At each stage of NELA’s story, Mr. Lin describes and interviews the artists, activists and leaders who lived through and came to define the eras he describes. These people – his book’s main characters – are NELA originals, your friends, neighbors and colleagues, the people you have seen, heard about, done business with. The effect is that his book – a careful, respectful, insightful work – also has elements of memoir and oral history, of good memories recalled, but also expressions of regret and puzzlement.
In Eagle Rock, Mr. Lin traces the beginning of gentrification to the early 2000s and notes that the displacement there has generally involved businesses, not residents. In Highland Park, where evictions and mass displacement have occurred, gentrification accelerated after the Great Recession of 2008 and 2009, when foreclosures, unemployment and other economic damage made the area both vulnerable and attractive to more affluent gentrifiers who are drawn by the very qualities that the immigrants, artists and activists had cultivated – a certain edginess, an authentic appeal and a preserved built environment, including the boulevards.

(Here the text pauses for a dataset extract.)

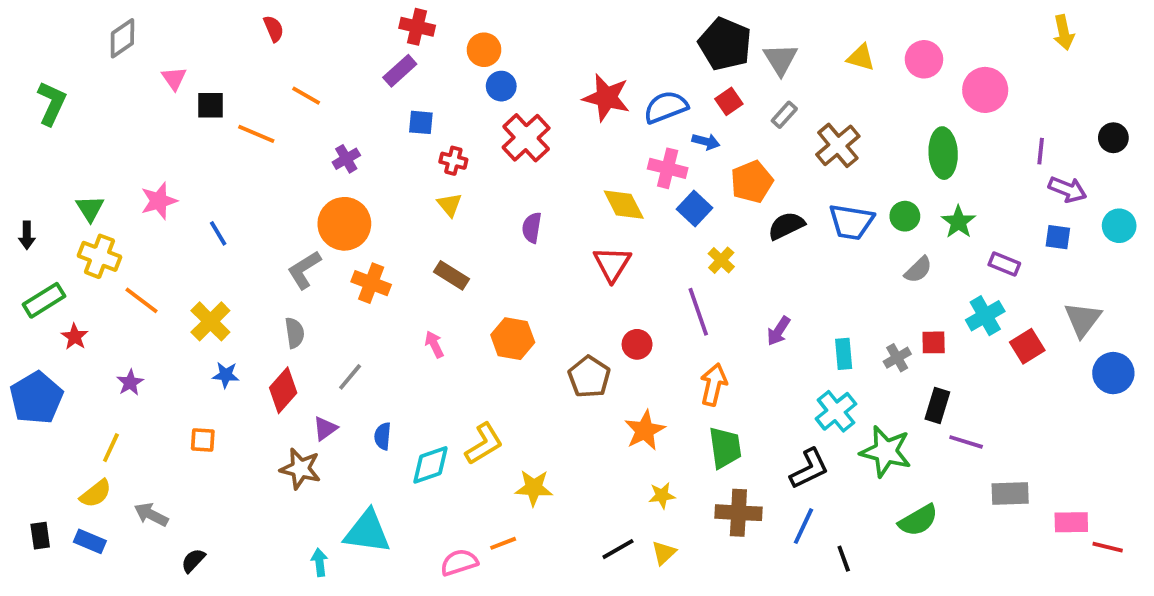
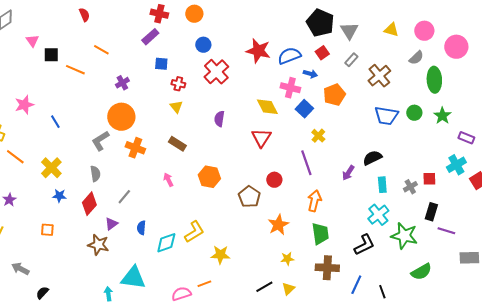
orange circle: (484, 50) -> (194, 14), moved
black semicircle: (786, 226) -> (372, 158), moved
gray semicircle: (918, 270) -> (416, 58), moved
blue line: (803, 526) -> (356, 285), moved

“Gentrification doesn’t just happen,” said Mr. Lin, in a recent interview with the Boulevard Sentinel. It requires certain social and economic forces that, once in play, result in gentrification. That does not mean, however, that the trauma and injustice of displacement are inevitable or acceptable. Policy matters. The failure of public policy to adequately respond to and soften the dynamics at work in NELA has allowed economic forces to dominate, leading to outcomes in NELA, especially in Highland Park, that tear at the community.

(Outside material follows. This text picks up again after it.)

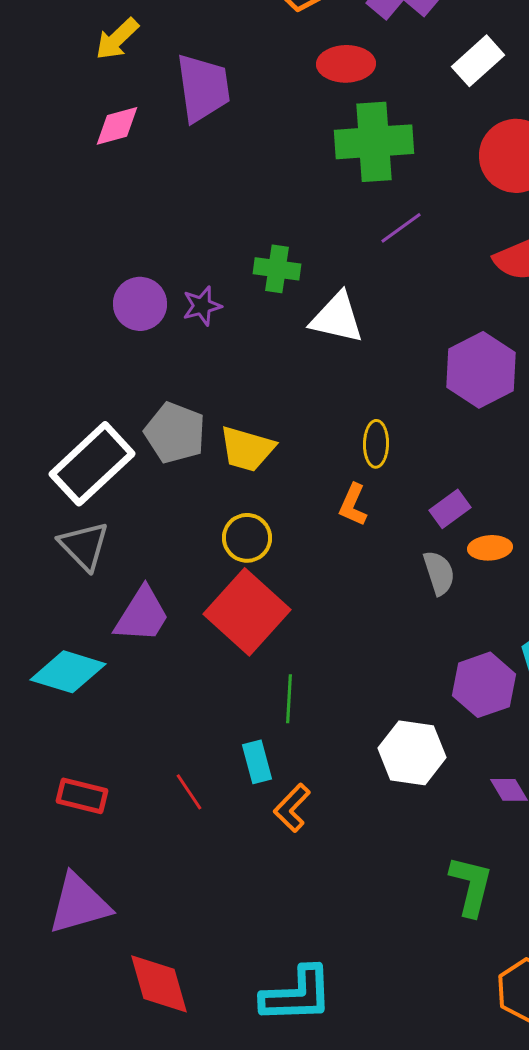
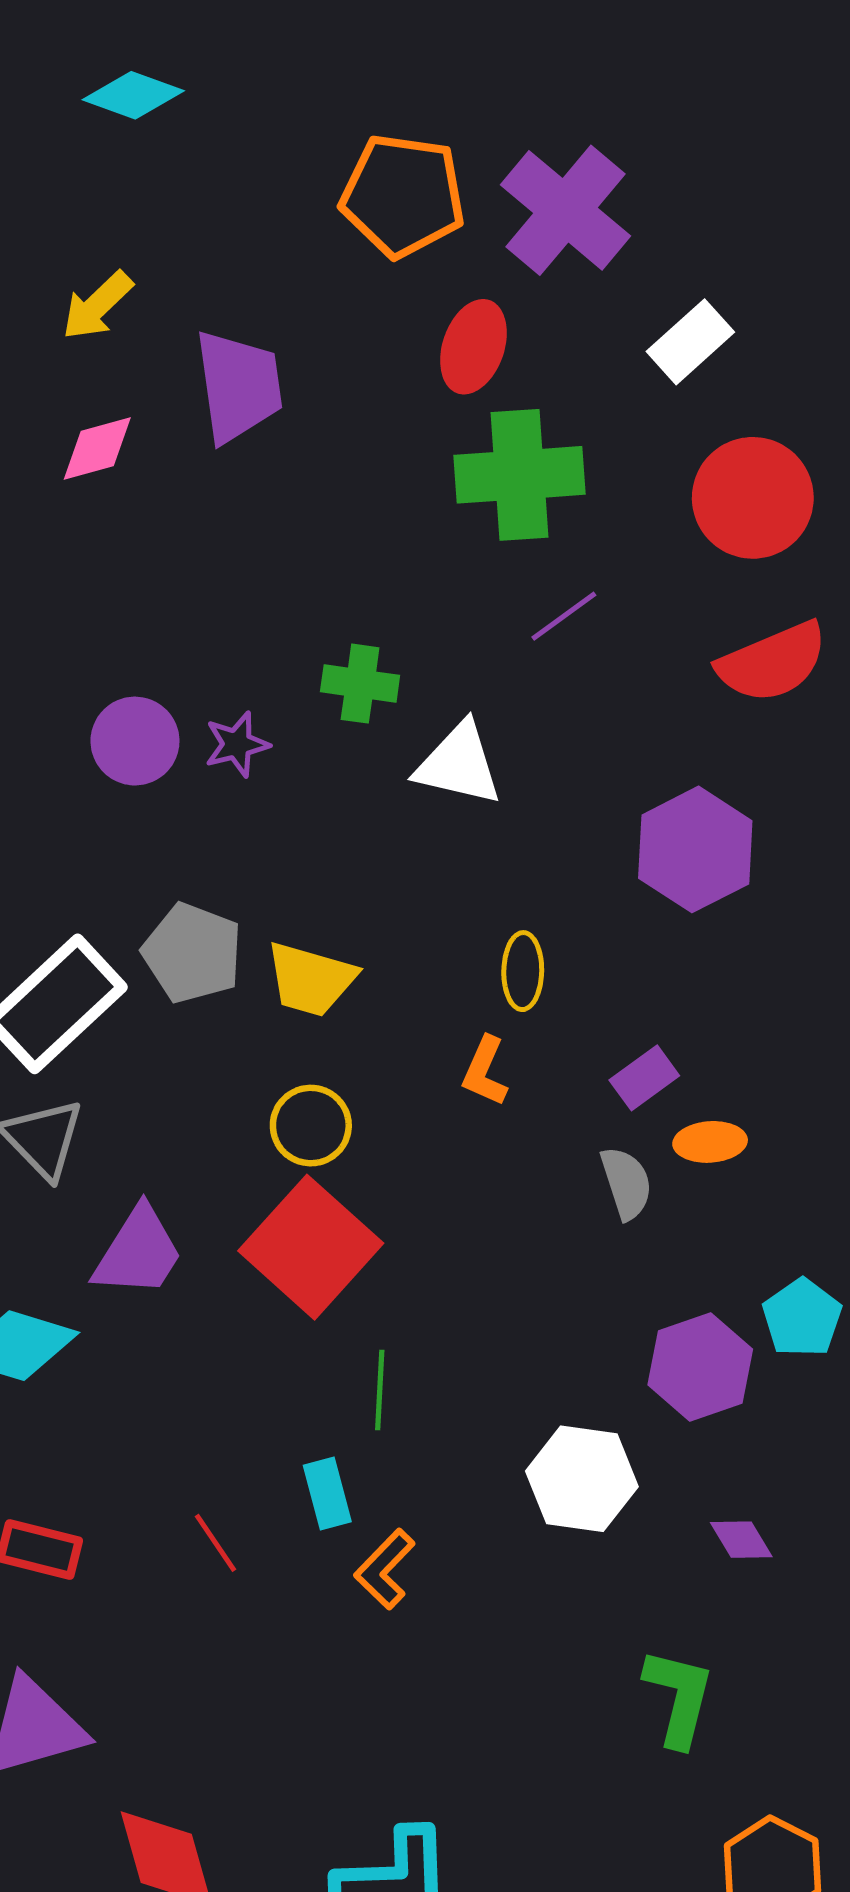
red ellipse: (346, 64) -> (473, 347), turned -70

The forces of gentrification have also led to a new round of activism and artistic expression in NELA. Lin notes that groups like the Northeast Los Angeles Alliance, which helps individuals fight eviction, have succeeded in putting eviction and displacement in the center of public discussion. The pain of eviction has been mitigated by processions and vigils that depict and recall family and cultural cohesion at a traumatic time. The fight against displacement has expanded to other NELA communities, especially those along the L.A. River, where low-income communities are threatened by river redevelopment.

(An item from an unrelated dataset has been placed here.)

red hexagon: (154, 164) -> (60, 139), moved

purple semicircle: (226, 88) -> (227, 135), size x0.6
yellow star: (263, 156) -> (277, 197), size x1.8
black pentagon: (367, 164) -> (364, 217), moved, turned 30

For Mr. Lin, Taking Back the Boulevard is somewhat bittersweet. His concern about displacement is mixed with his excitement at finishing the book, which, in a sense, he has been working on for 20 years. In 1999, the year after he joined the faculty at Occidental, he first began establishing connections throughout NELA as part of a federal grant he received to help establish the Northeast Los Angeles Community Partner Center at the college. When the grant ended in 2003, he began documenting NELA’s transitions in research and articles, completed with the help of his students, for KCET-Departures and the NPR-Marketplace “Wealth and Poverty” program.
His concern about social issues, what he calls “urban sociology,” predates even his academic career. In 1966, when he was five, his father brought his family from Taiwan to the United States, where they settled in Bethesda, Maryland, outside Washington, D.C. He did well in the area’s good schools and in college, graduating from Williams College in Massachusetts in 1983, earning a master’s degree in sociology from the London School of Economics and enrolling in the doctoral program in sociology at the New School for Social Research in New York City in 1987. That year, his father died, an event, he says, “that causes a young man to start thinking about his heritage.” He began to work with nonprofit groups in New York’s Chinatown. “I began to see my role as working in communities to improve them,” he says.
Becoming a professor at Occidental was his dream job – a small college in a big city. He made a corner of that city, NELA, his own – and now, with Taking Back the Boulevard, he has given it back to anyone who wants to know and understand NELA better.